Data for this exercise
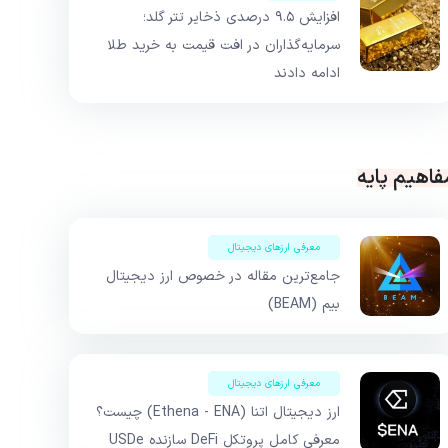
افزایش ۹.۵ درصدی ذخایر تتر گلد؛
سرمایه‌گذاران در افت قیمت به خرید طلا
ادامه دادند
فاهیم پایه
معرفی ارزهای دیجیتال
جامع‌ترین مقاله در خصوص ارز دیجیتال
بیم (BEAM)
معرفی ارزهای دیجیتال
ارز دیجیتال اتنا (Ethena - ENA) چیست؟
معرفی کامل پروتکل DeFi سازنده USDe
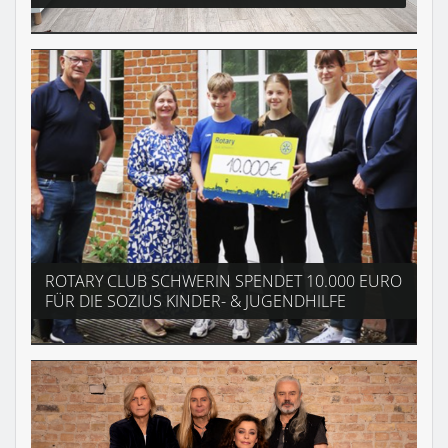
ROTARY CLUB SCHWERIN SPENDET 10.000 EURO
FÜR DIE SOZIUS KINDER- & JUGENDHILFE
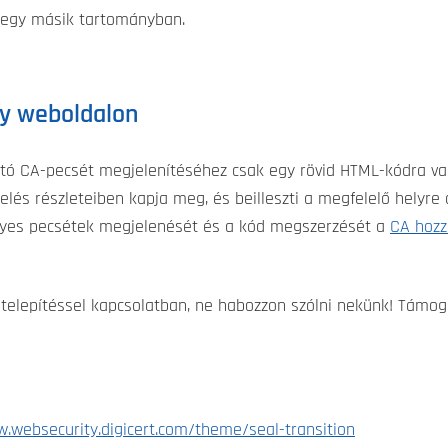
 egy másik tartományban.
gy weboldalon
ható CA-pecsét megjelenítéséhez csak egy rövid HTML-kódra v
elés részleteiben kapja meg, és beilleszti a megfelelő helyr
egyes pecsétek megjelenését és a kód megszerzését a
CA hozz
telepítéssel kapcsolatban, ne habozzon szólni nekünk! Támog
w.websecurity.digicert.com/theme/seal-transition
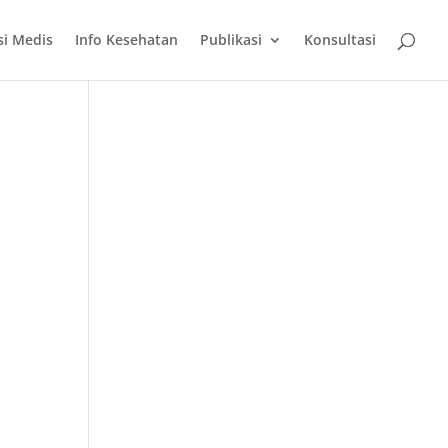
si Medis
Info Kesehatan
Publikasi
Konsultasi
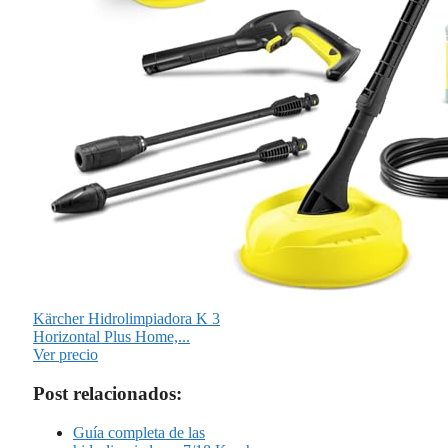
Kärcher Hidrolimpiadora K 3
Horizontal Plus Home,...
Ver precio
Post relacionados:
Guía completa de las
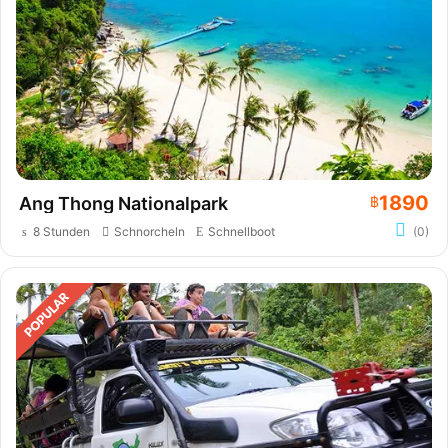
1890
Ang Thong Nationalpark
฿
8 Stunden
Schnorcheln
Schnellboot
(0)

Your assignment
Copy out all lines of the listing above that include "دیجیتال".

Solved exercise
معرفی ارزهای دیجیتال
جامع‌ترین مقاله در خصوص ارز دیجیتال
معرفی ارزهای دیجیتال
ارز دیجیتال اتنا (Ethena - ENA) چیست؟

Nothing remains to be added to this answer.